There are other ways to calculate the saved value of reducing latencies on the internet that someone could explore that result in much bigger and ego-swelling value, that I try not to think about much. I'm content with 1sec a day!!, but...
Take drops/day for example. On the network that I used to maintain at the campground, those were about 3000-9000/day (about 5% marks also) for 3-30 active users, and I knew each of those was preventing a 600+ms (or 240+ms) latency excursion that might have lasted for seconds or minutes for all the other users, and a network that pretty consistently carried voip and videoconferencing well (except on the farthest reaches of the wifi).
A number I keep in my head is loading slashdot took 4 minutes with 1sec latency, 14s with none.
Reschedules were much, much higher, (and not a particularly accurate measure) so every time fq is invoked you save the time of the length of the rest of the queue.
Then of course you have the enormous apple deployment of fq_"codel", interleaving away... the linux cloud deployment, the chromebook deployment....
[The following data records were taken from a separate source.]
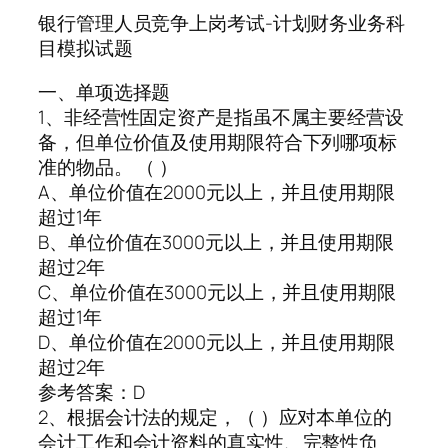
银行管理人员竞争上岗考试-计划财务业务科
目模拟试题
一、单项选择题
1、非经营性固定资产是指虽不属主要经营设
备，但单位价值及使用期限符合下列哪项标
准的物品。 （ ）
A、单位价值在2000元以上，并且使用期限
超过1年
B、单位价值在3000元以上，并且使用期限
超过2年
C、单位价值在3000元以上，并且使用期限
超过1年
D、单位价值在2000元以上，并且使用期限
超过2年
参考答案：D
2、根据会计法的规定，（ ）应对本单位的
会计工作和会计资料的真实性、完整性负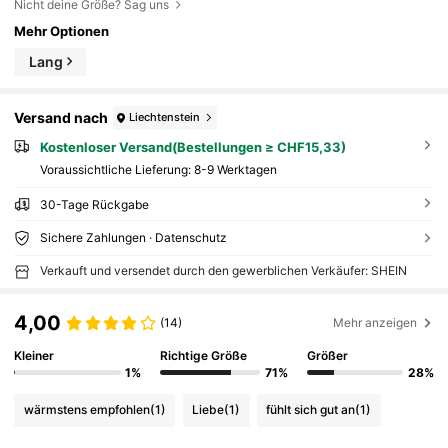
Nicht deine Größe? Sag uns
Mehr Optionen
Lang
Versand nach
Liechtenstein
Kostenloser Versand(Bestellungen ≥ CHF15,33)
Voraussichtliche Lieferung:
8-9 Werktagen
30-Tage Rückgabe
Sichere Zahlungen · Datenschutz
Verkauft und versendet durch den gewerblichen Verkäufer: SHEIN
4,00
(14)
Mehr anzeigen
Kleiner
Richtige Größe
Größer
1%
71%
28%
wärmstens empfohlen
(1)
Liebe
(1)
fühlt sich gut an
(1)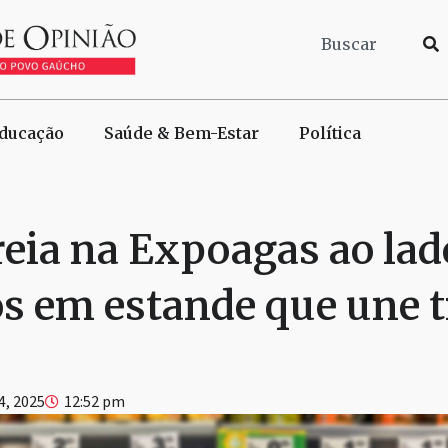
ducação
Saúde & Bem-Estar
Política
reia na Expoagas ao lad
s em estande que une t
4, 2025
12:52 pm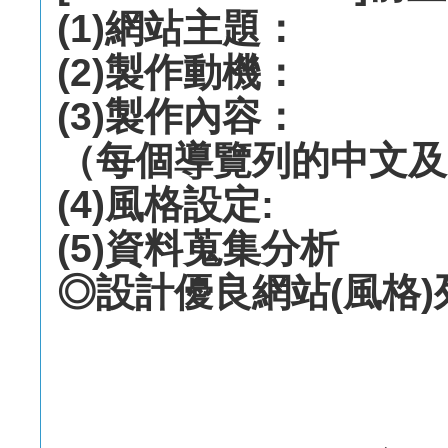
(1)網站主題：
(2)製作動機：
(3)製作內容：
（每個導覽列的中文及
(4)風格設定:
(5)資料蒐集分析
◎設計優良網站(風格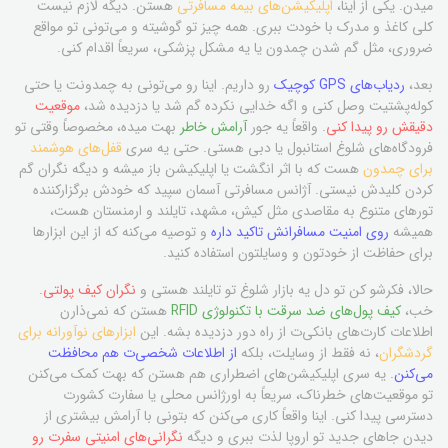
میدن. یکی از اینا،
اپلیکیشن‌های بیمه مسافرتی
هستن. دیگه لازم نیست
کلی کاغذ و مدرک با خودت ببری. همه چیز تو گوشیته و می‌تونی تو مواقع
ضروری، مثل گم شدن چمدون یا یه مشکل پزشکی، سریعاً اقدام کنی.
بعد،
ردیاب‌های GPS کوچیک
رو داریم. اینا رو می‌تونی به چمدونت یا حتی
کوله‌پشتیت وصل کنی و اگه خدایی نکرده گم شد یا دزدیده شد،
موقعیت
دقیقش رو پیدا کنی
. واقعاً یه جور
آرامش خاطر
بهت میده، مخصوصاً وقتی تو
فرودگاه‌های شلوغ استانبول یا دبی هستی. حتی یه سری
قفل‌های هوشمند
برای چمدون
هست که با اثر انگشت یا اپلیکیشن باز میشه و دیگه نگران گم
کردن کلیدش نیستی. آژانس مسافرتی آسمان سپید که خودش برگزارکننده
تورهای متنوع به مقاصدی مثل کیش، مشهد، تایلند و ارمنستان هست،
همیشه
روی امنیت مسافرانش تاکید داره
و توصیه می‌کنه که از این ابزارها
برای حفاظت از خودتون و وسایلتون استفاده کنید.
حالا، فکرشو کن تو دل یه بازار شلوغ تو تایلند هستی و
نگران کیف پولتی
.
خب،
کیف پول‌های ضد سرقت با تکنولوژی RFID
هستن که نمی‌ذارن
اطلاعات کارت‌های بانکی‌ت از راه دور دزدیده بشه. این
ابزارهای نوآورانه برای
گردشگران
، نه فقط از وسایلت، بلکه
از اطلاعات شخصی‌ت هم محافظت
می‌کنن
. یه سری اپلیکیشن‌های اضطراری هم هستن که بهت کمک می‌کنن
تو موقعیت‌های خطرناک، سریعاً به اورژانس محلی یا سفارت کشورت
دسترسی پیدا کنی. اینا واقعاً کاری می‌کنن که بتونی با آرامش بیشتری از
دیدن جاهای جدید تو اروپا لذت ببری و دیگه
نگرانی‌های امنیتی سفرت رو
It would be kind of cool to somehow total up an estimate of how valuable the whole bufferbloat.net effort has been to the internet as a whole. What if jim had NOT looked up from his scp to MIT that day and started asking questions?
anyway, it's somehow expressing that the routers are the only thing major left to upgrade, rather than me ranting about millions and billions of fixes elsewhere, that was more on my mind.